Hey. Can anyone point me to a link where I can get information on setting up a secure (SSL) FTP Site at my office? I chould search google for an hour or so but I figure someone on here must know the perect site for me. Thanks

 

What kinda server? Linux/Unix/Windoze...

 

I dunno. Windows I guess. It's probably more along my skillset.

 

Well, if you want to do it on the cheap there are 100's of free/cheap secure FTP programs .. heck, just look at http://www.tucows.com/ftpserver95.html

I'd start downloading and find one that tickles your fancy!

 

Thanks, I'll check it out. We might land a big client and they're requiring a secure data transfer method,

 

Hey -

Using shareware programs like this, how concerned should I be about running the FTP app on our main file server? Should I run a separate box for this? Thanks.

 

I'd be more concerned about the security than anything else. If you don't already, you should have a dedicated DMZ zone where internet-exposed hosts sit. Opening ports to your internal network is a no-no..

 

Alright, makes sense. Right now we don't have any exposed hosts. I'd prefer to keep it that way but it's not that simple. I guess I'll have to see what info I can find on setting up the network appropriately.

 

What kind of firewall are you running right now?

 

Right now we have a DSL Router (Meets our needs) connected to a Netscreen Firewall that plugs into one of three 20-port Cisco routers. Our current file server occupies one of those ports as do the rest of our internal machines.

 

Hopefully your Netscreen has a dedicated DMZ port you can use, then just get a cheap-o PC to run the FTP software and harden the box. Shoot me some e-mail if you want/need help or wish to look into other firewall products. I know a thing or two about this stuff...

 

If you are using windows it already has FTP

Just install IIS and then google for iis lockdown

YOu can turn off all the services you dont need like Web etc and if you are running windows server you can limit the incoming connections to a single IP - that would be the best way -

All that along with the firewall settings previously discussed would be my suggestion

Its not hard - I would rather trust IIS than shareware for a corporate FTP site

Doug

 

Actually,

The words FTP and secure used in the same sentence are for all practical purposes an oxymoron.

But,

If you STILL want to do it, and you're using a win2k or better server, just make sure you have IIS installed (or in the case of 2003, set up in the application server role with IIS installed). All you really have to do from there is map your FTP site to an IP address. The documentation for server 2003 isn't too shabby for setting up websites and FTP sites.

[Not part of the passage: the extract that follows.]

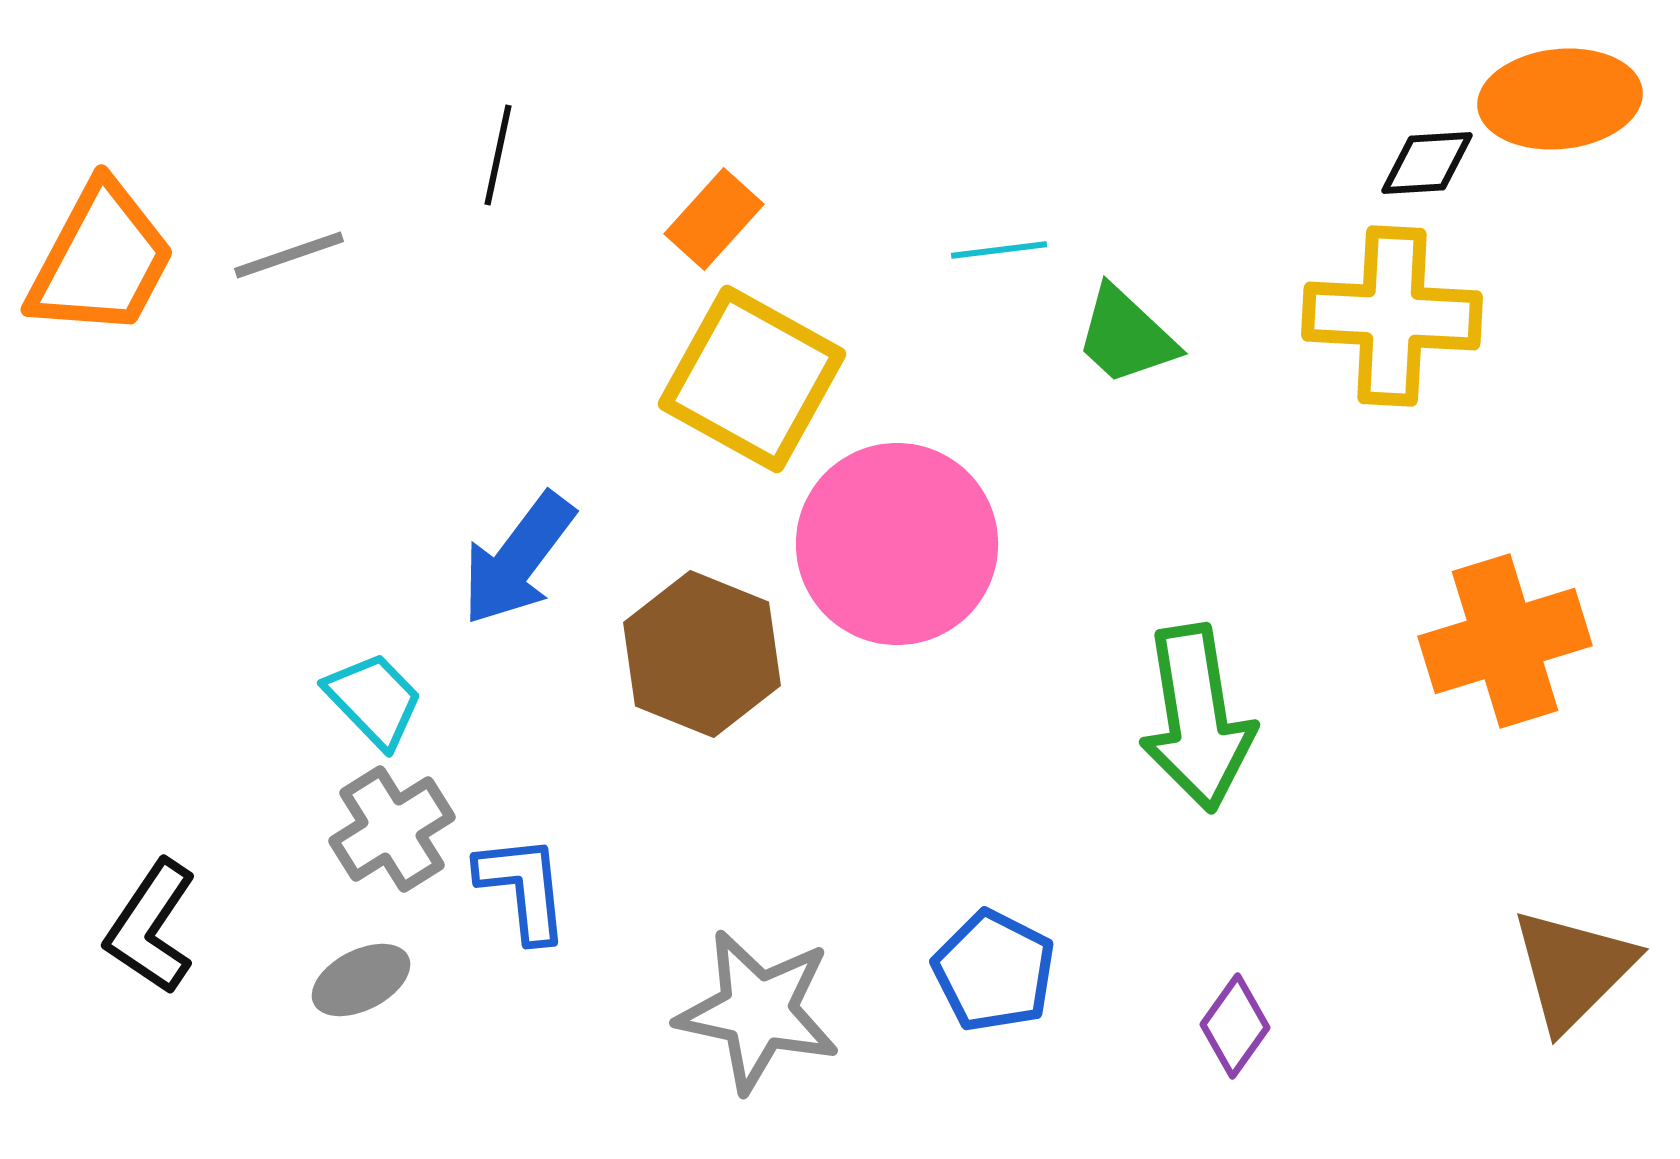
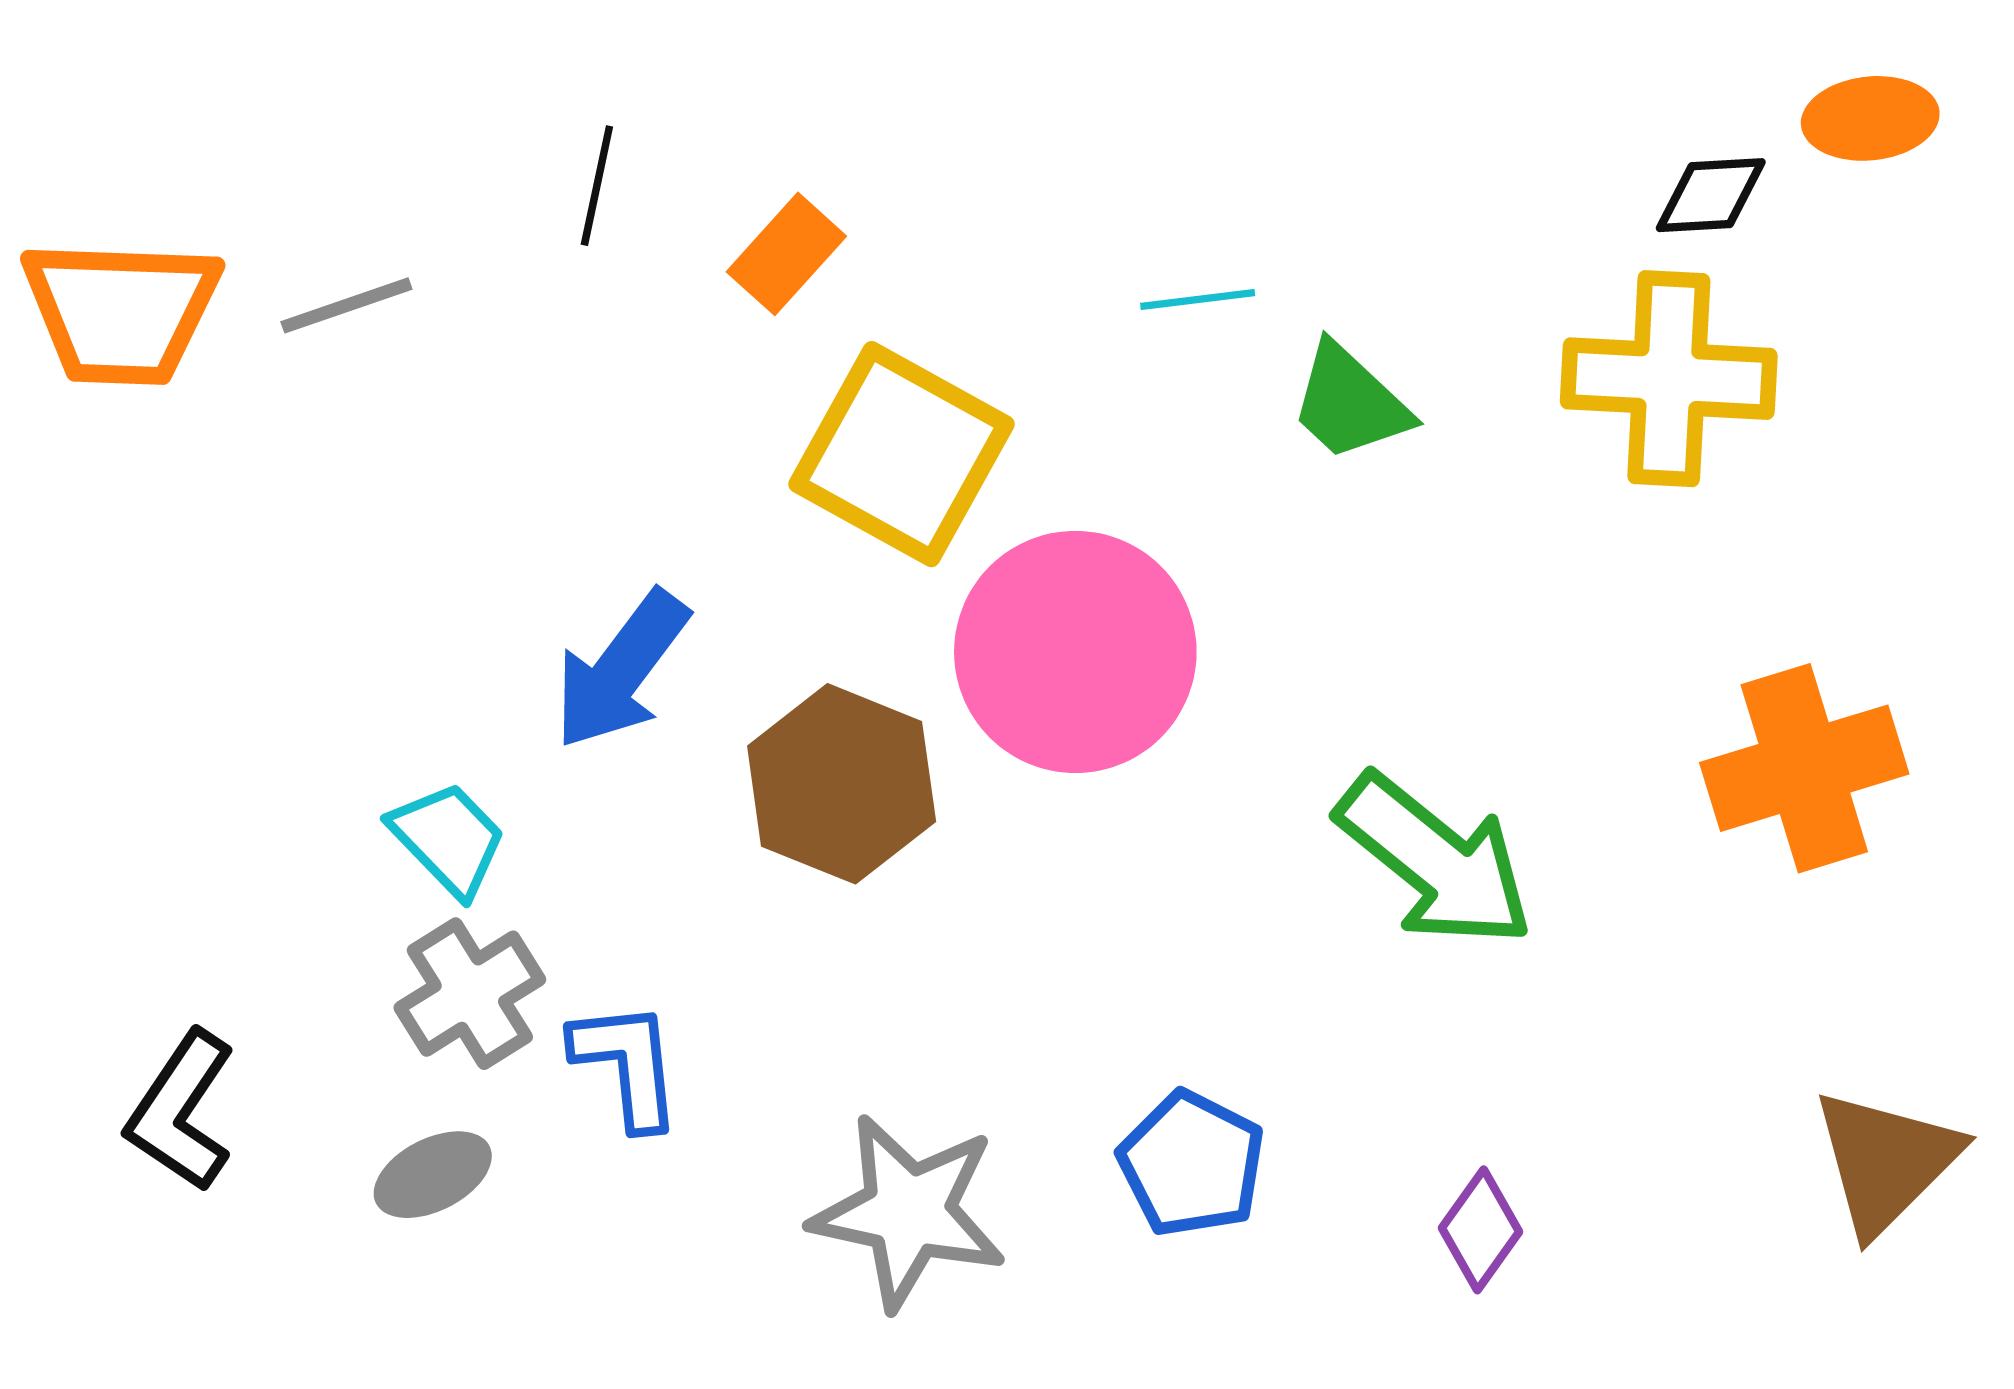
orange ellipse: (1560, 99) -> (1870, 118), size x0.7
orange rectangle: (714, 219) -> (786, 254), moved
orange trapezoid: (101, 260) -> (121, 311), turned 64
green arrow: (1197, 718) -> (1435, 861), turned -42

If at all possible, try to send the files via HTTPS instead of FTP over ssl. There's a few security issues I've personally never liked with FTP.

I know none of this will help much, but here's a link that'll help you get your feet on the ground with.

http://www.microsoft.com/resources/d...sitesetup.mspx

Win2K isn't much different (easier to setup actually because it's quite insecure by default whereas 2003 is dialed way back)

-Fatz

p.s. I know. I'm a Geek. It's an afflication I've turned into a career.